Tuesday, 24 September 2019



I'm feeling quite glad of a night in tonight - but during last week's burst of energy I took a train ride to Reading to see this adaptation of The Night Watch. (I think you probably do need to have read the book; years since I read it but it came back to me.)
It was my first visit to The Hexagon at Reading, as cheerlessly municipal/unatmospheric as a theatre could possibly be. Its saving grace is a lovely little allotment garden outside where you can bring your interval drink on a sunny afternoon.
It was an excellent adaptation, I thought - and the set design really captured the drab exhaustion of 1947, when the story opens, and the horrors of the Blitz. It was a real shame that there was only a smattering of people in audience. (It was a weekday matinée.) The play continues on tour.
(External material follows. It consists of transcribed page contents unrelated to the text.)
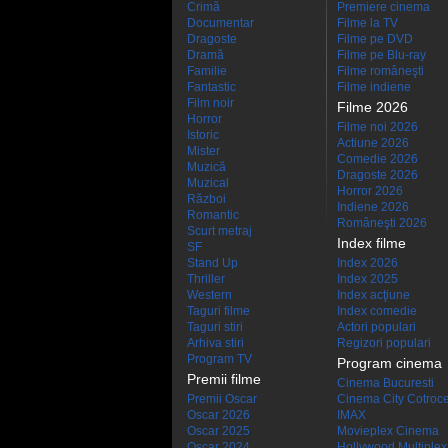
Crimă
Premiere cinema
Documentar
Filme la TV
Dragoste
Filme pe DVD
Dramă
Filme pe Blu-ray
Familie
Filme româneşti
Fantastic
Filme indiene
Film noir
Filme 2026
Horror
Filme noi 2026
Istoric
Actiune 2026
Mister
Comedie 2026
Muzică
Dragoste 2026
Muzical
Horror 2026
Război
Indiene 2026
Romantic
Româneşti 2026
Scurt metraj
Index filme
SF
Stand Up
Index 2026
Thriller
Index 2025
Western
Index acţiune
Taguri filme
Index comedie
Taguri stiri
Actori populari
Arhiva stiri
Regizori populari
Program TV
Program cinema
Premii filme
Cinema Bucuresti
Premii Oscar
Cinema City Cotroc
Oscar 2026
IMAX
Oscar 2025
Movieplex Cinema
Oscar 2024
Hollywood Multiplex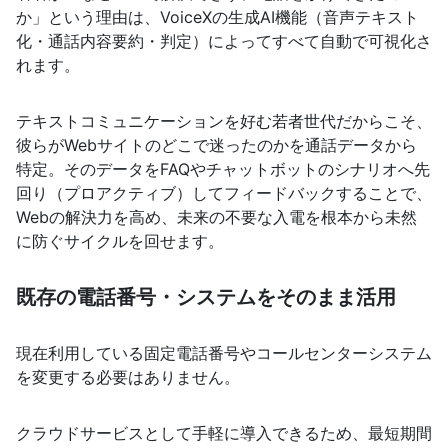
か」という理由は、VoiceXの生成AI機能（音声テキスト
化・通話内容要約・判定）によってすべて自動で可視化さ
れます。
テキストコミュニケーションを好む若者世代だからこそ、
彼らがWebサイトのどこで迷ったのかを通話データから
特定。そのデータをFAQやチャットボットのシナリオへ先
回り（プロアクティブ）してフィードバックすることで、
Webの解決力を高め、未来の不要な入電を根本から未然
に防ぐサイクルを回せます。
既存の電話番号・システムをそのまま活用
現在利用している固定電話番号やコールセンターシステム
を変更する必要はありません。
クラウドサービスとして手軽に導入できるため、最短期間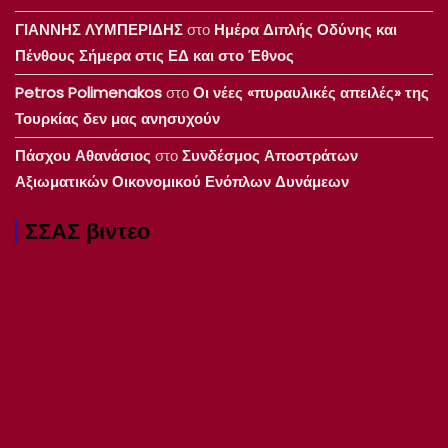
ΓΙΑΝΝΗΣ ΛΥΜΠΕΡΙΔΗΣ
στο
Ημέρα Διπλής Οδύνης και
Πένθους Σήμερα στις ΕΔ και στο Έθνος
Petros Polimenakos
στο
Οι νέες «πυραυλικές απειλές» της
Τουρκίας δεν μας ανησυχούν
Πάσχου Αθανάσιος
στο
Συνδέσμος Αποστράτων
Αξιωματικών Οικονομικού Ενόπλων Δυνάμεων
ΣΣΑΣ βιντεο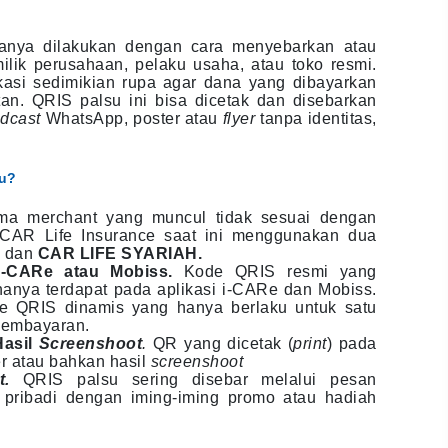
anya dilakukan dengan cara menyebarkan atau
ik perusahaan, pelaku usaha, atau toko resmi.
kasi sedimikian rupa agar dana yang dibayarkan
tan. QRIS palsu ini bisa dicetak dan disebarkan
dcast
WhatsApp, poster atau
flyer
tanpa identitas,
su?
ma merchant yang muncul tidak sesuai dengan
 CAR Life Insurance saat ini menggunakan dua
E
dan
CAR LIFE SYARIAH
.
 i-CARe atau Mobiss.
Kode QRIS resmi yang
anya terdapat pada aplikasi i-CARe dan Mobiss.
e QRIS dinamis yang hanya berlaku untuk satu
 pembayaran.
Hasil
Screenshoot
.
QR yang dicetak (
print
) pada
er atau bahkan hasil
screenshoot
st.
QRIS palsu sering disebar melalui pesan
 pribadi dengan iming-iming promo atau hadiah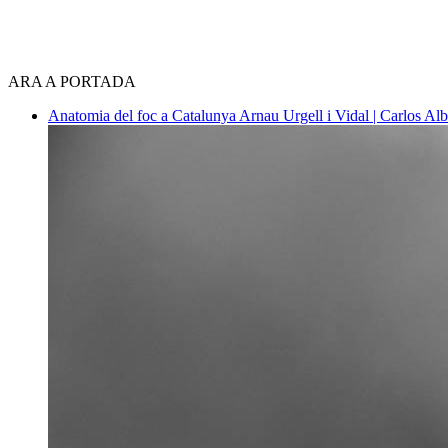
ARA A PORTADA
Anatomia del foc a Catalunya
Arnau Urgell i Vidal | Carlos Al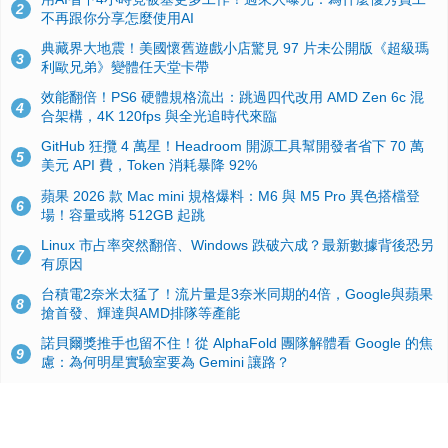
2
不再跟你分享怎麼使用AI
典藏界大地震！美國懷舊遊戲小店驚見 97 片未公開版《超級瑪
3
利歐兄弟》變體任天堂卡帶
效能翻倍！PS6 硬體規格流出：跳過四代改用 AMD Zen 6c 混
4
合架構，4K 120fps 與全光追時代來臨
GitHub 狂攬 4 萬星！Headroom 開源工具幫開發者省下 70 萬
5
美元 API 費，Token 消耗暴降 92%
蘋果 2026 款 Mac mini 規格爆料：M6 與 M5 Pro 異色搭檔登
6
場！容量或將 512GB 起跳
Linux 市占率突然翻倍、Windows 跌破六成？最新數據背後恐另
7
有原因
台積電2奈米太猛了！流片量是3奈米同期的4倍，Google與蘋果
8
搶首發、輝達與AMD排隊等產能
諾貝爾獎推手也留不住！從 AlphaFold 團隊解體看 Google 的焦
9
慮：為何明星實驗室要為 Gemini 讓路？
ASUS Pad 開賣！12.2 吋雙層 OLED、售價 19,900 元，指定電
10
信資費最低 0 元入手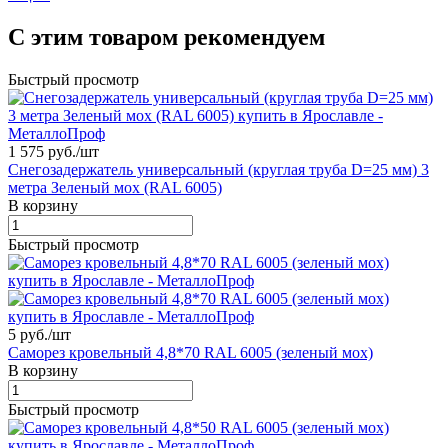
С этим товаром рекомендуем
Быстрый просмотр
1 575 руб./
шт
Снегозадержатель универсальный (круглая труба D=25 мм) 3
метра Зеленый мох (RAL 6005)
В корзину
Быстрый просмотр
5 руб./
шт
Саморез кровельный 4,8*70 RAL 6005 (зеленый мох)
В корзину
Быстрый просмотр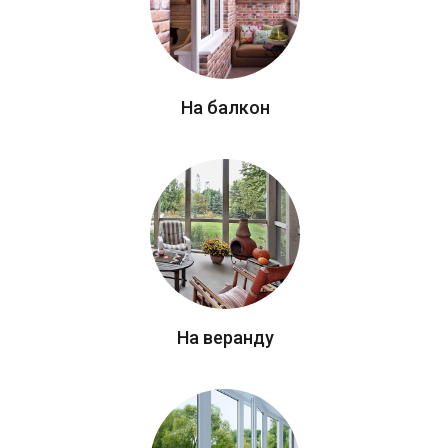
На балкон
На веранду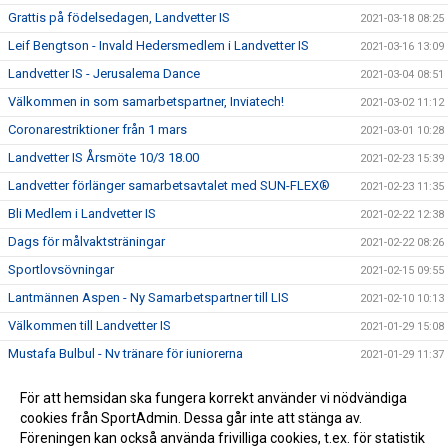
Grattis på födelsedagen, Landvetter IS
2021-03-18 08:25
Leif Bengtson - Invald Hedersmedlem i Landvetter IS
2021-03-16 13:09
Landvetter IS - Jerusalema Dance
2021-03-04 08:51
Välkommen in som samarbetspartner, Inviatech!
2021-03-02 11:12
Coronarestriktioner från 1 mars
2021-03-01 10:28
Landvetter IS Årsmöte 10/3 18.00
2021-02-23 15:39
Landvetter förlänger samarbetsavtalet med SUN-FLEX®
2021-02-23 11:35
Bli Medlem i Landvetter IS
2021-02-22 12:38
Dags för målvaktsträningar
2021-02-22 08:26
Sportlovsövningar
2021-02-15 09:55
Lantmännen Aspen - Ny Samarbetspartner till LIS
2021-02-10 10:13
Välkommen till Landvetter IS
2021-01-29 15:08
Mustafa Bulbul - Ny tränare för juniorerna
2021-01-29 11:37
ICA Kvantum Landvetter fortsätter att stötta LIS
2021-01-25 16:10
För att hemsidan ska fungera korrekt använder vi nödvändiga
Landvetter IS välkomnar Hertzmans Kakel & Klinker in i
cookies från SportAdmin. Dessa går inte att stänga av.
2021-01-25 16:08
värmen
Föreningen kan också använda frivilliga cookies, t.ex. för statistik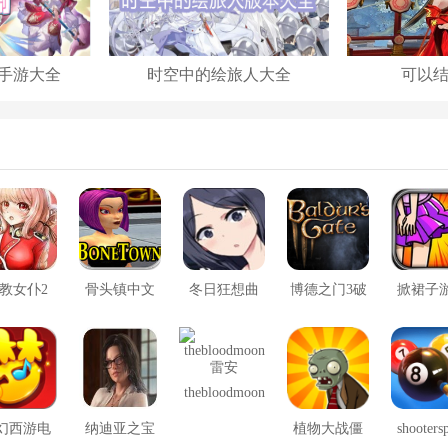
手游大全
时空中的绘旅人大全
可以
教女仆2
骨头镇中文
冬日狂想曲
博德之门3破
掀裙子
版
2.0完整汉化
解版
版
thebloodmoon
雷安
幻西游电
纳迪亚之宝
植物大战僵
shooters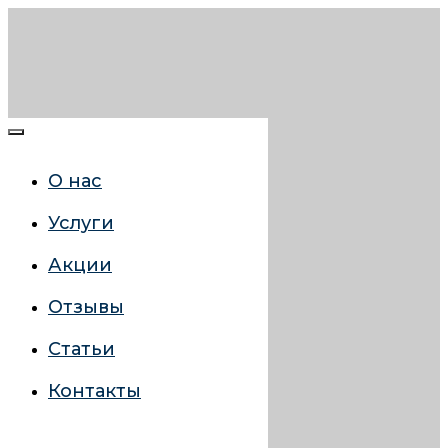
О нас
Услуги
Акции
Отзывы
Статьи
Контакты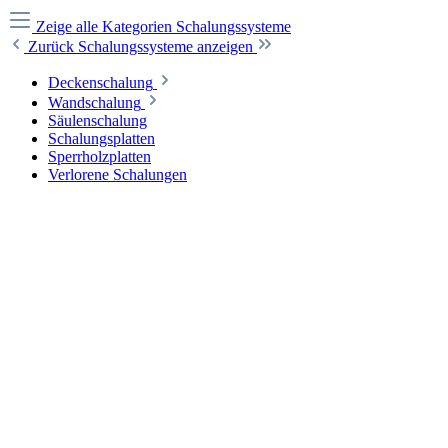
Zeige alle Kategorien
Schalungssysteme
Zurück
Schalungssysteme anzeigen
Deckenschalung
Wandschalung
Säulenschalung
Schalungsplatten
Sperrholzplatten
Verlorene Schalungen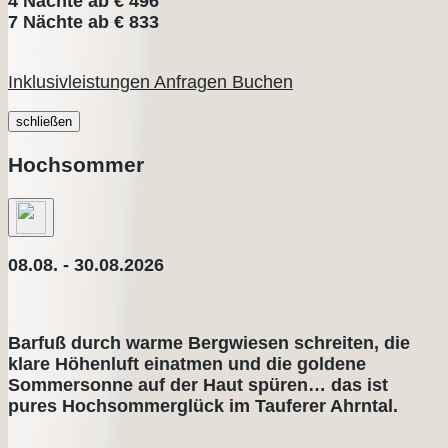
4 Nächte ab € 496
7 Nächte ab € 833
Inklusivleistungen
Anfragen
Buchen
schließen
Hochsommer
08.08. - 30.08.2026
Barfuß durch warme Bergwiesen schreiten, die
klare Höhenluft einatmen und die goldene
Sommersonne auf der Haut spüren… das ist
pures Hochsommerglück im Tauferer Ahrntal.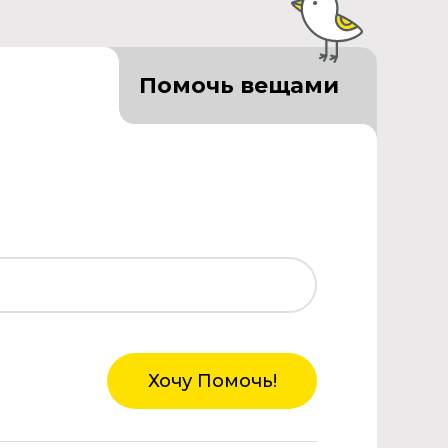
Помочь вещами
Хочу Помочь!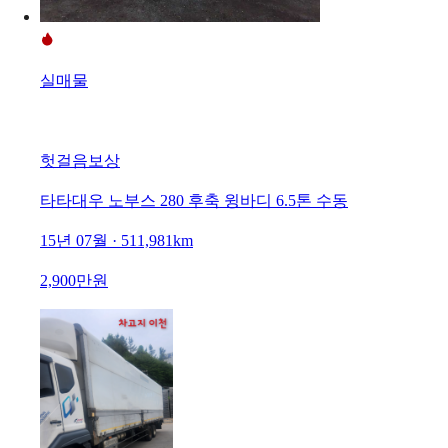
실매물
헛걸음보상
타타대우 노부스 280 후축 윙바디 6.5톤 수동
15년 07월 · 511,981km
2,900만원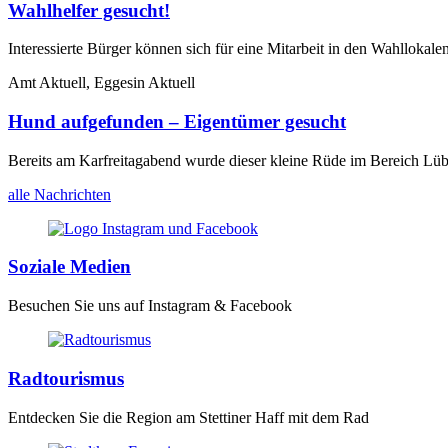
Wahlhelfer gesucht!
Interessierte Bürger können sich für eine Mitarbeit in den Wahllokal
Amt Aktuell, Eggesin Aktuell
Hund aufgefunden – Eigentümer gesucht
Bereits am Karfreitagabend wurde dieser kleine Rüde im Bereich Lü
alle Nachrichten
Soziale Medien
Besuchen Sie uns auf Instagram & Facebook
Radtourismus
Entdecken Sie die Region am Stettiner Haff mit dem Rad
Richmond Theatre, on the other hand, is like sitting in a lovely old-fashioned box of expensive chocolates- and that's where I was the following night. And this time the theatre was packed. I'd never seen A Woman of No Importance before - so I hadn't twigged that it's such a very dull play! The West End cast - with Anne Reid - might have dragged it up a notch (or maybe not) but the current cast is very lack-lustre. (Usual cheers from the Richmond audience ... can they all be somebody's mum or second cousin? I always wonder how they'd respond when something is actually good?) Also on tour, but honestly I wouldn't bother.

2 comments:

Vronni's Style Meanderings said...

I must look out for 'The Night Watch' - I loved the book.

Mary said...

Yes, I was glad to see it, Vronni - seems to be on tour until end of November.